12 vues (au cours des 30 derniers jours)
Flo
Flo le 4 Juil 2016
Hi everyone,
I am kinda new to matlab and may not have been asking the right question to google. Anyway, here is my problem: I've got two data sets called one and two:
none = length(one)
ntwo = length(two)
%h = nan(max(none,ntwo),2)
h(1:none,1)=one
h(1:ntwo,2)=two
From there I extract the best bin width and the theoretical best amount of bin for each data set ( following the The Freedman-Diaconis rule):
%one -------
minNumberOne = round(min(h(1:none,1)))
maxNumberOne = ceil(max(h(1:none,1)))
iqrVarOne = iqr(h(1:none,1))
hOne = ceil(2 * iqrVarOne * none^(-1/3))
binsOne = ceil((maxNumberOne - minNumberOne)/hOne)
%two -------
minNumberTwo = round(min(h(1:ntwo,2)))
maxNumberTwo = ceil(max(h(1:ntwo,2)))
iqrVarTwo = iqr(h(1:ntwo,2))
hTwo = ceil(2 * iqrVarTwo * ntwo^(-1/3))
binsTwo = ceil((maxNumberTwo - minNumberTwo)/hTwo)
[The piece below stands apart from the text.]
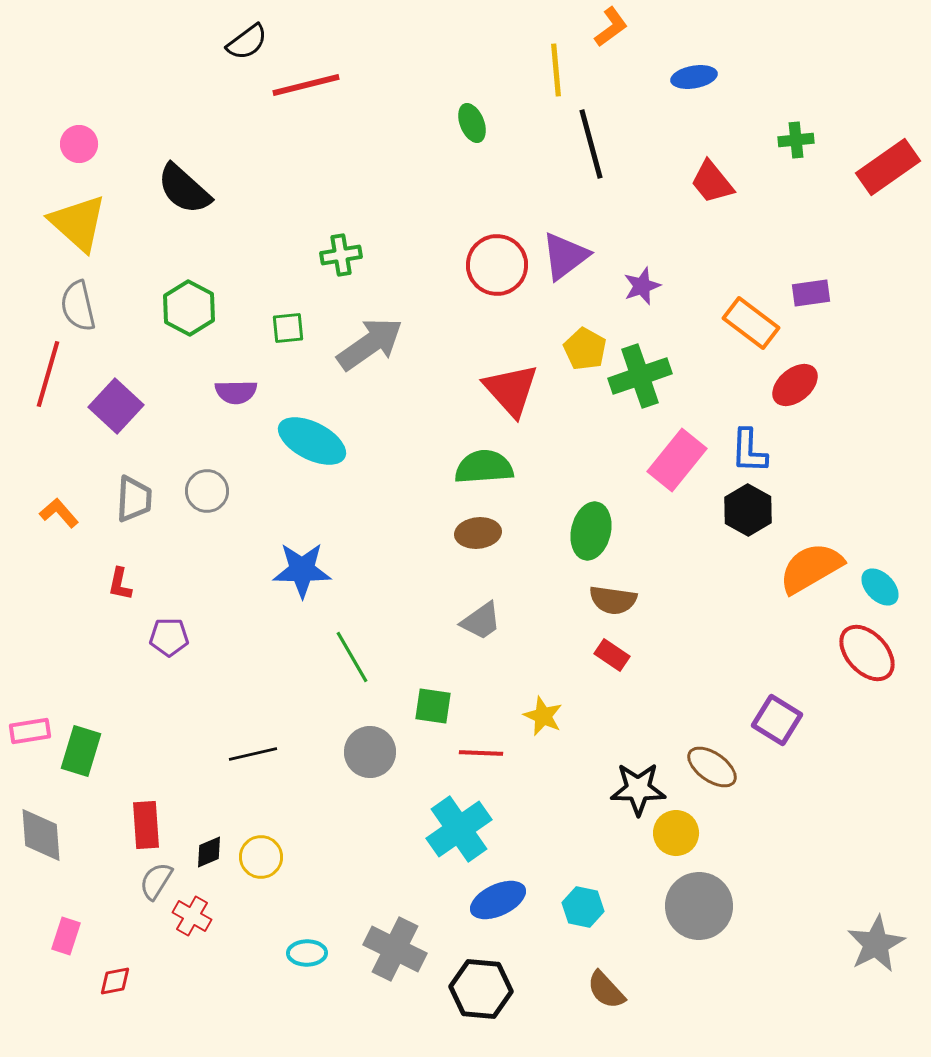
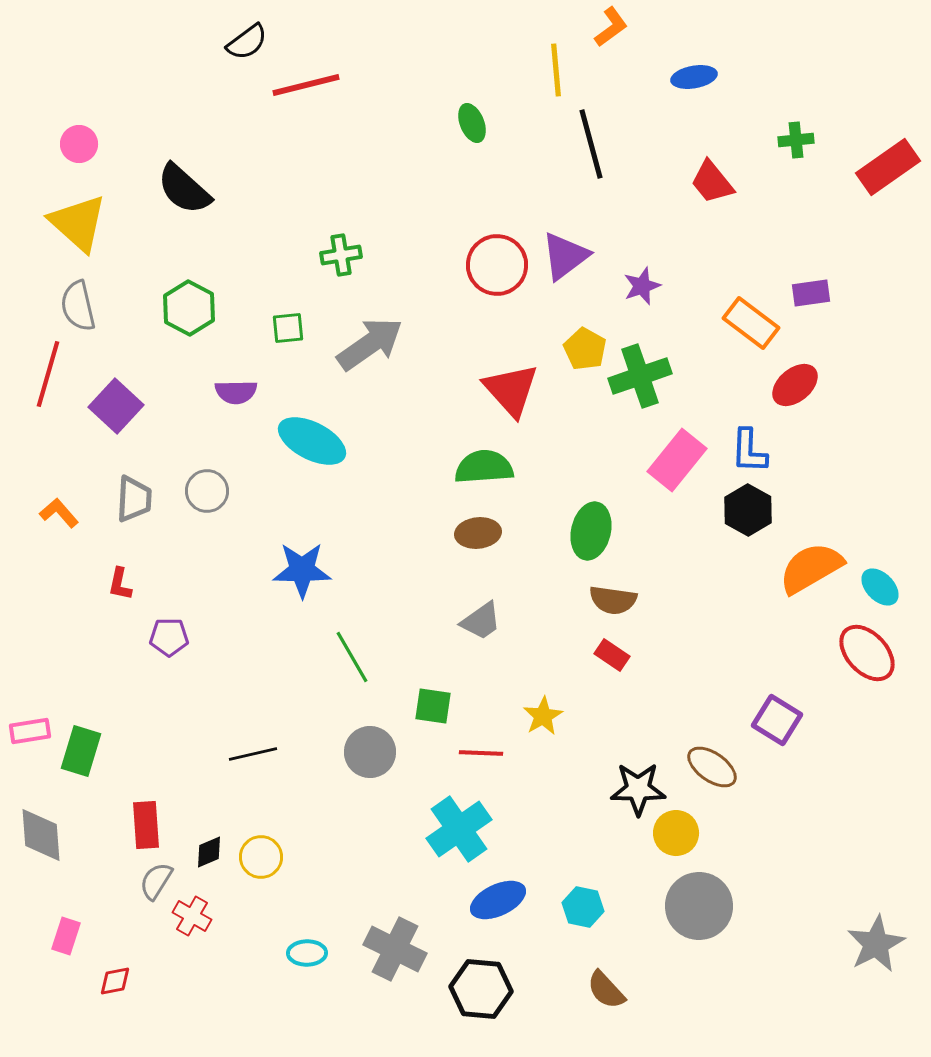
yellow star at (543, 716): rotated 18 degrees clockwise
From now I am a bit lost. I'd like to apply for each bar graph the number of bin and the bin width, AND displaying those graph on the same figure, like that:
My code:
figure(1)
data = [h(:,1) h(:,2)]
[y, x] = hist(data)
bar(x,y, 'group')
this code doesn't take into account the bins calculated before of course. Do you have any ideas on how to integrate that to my code?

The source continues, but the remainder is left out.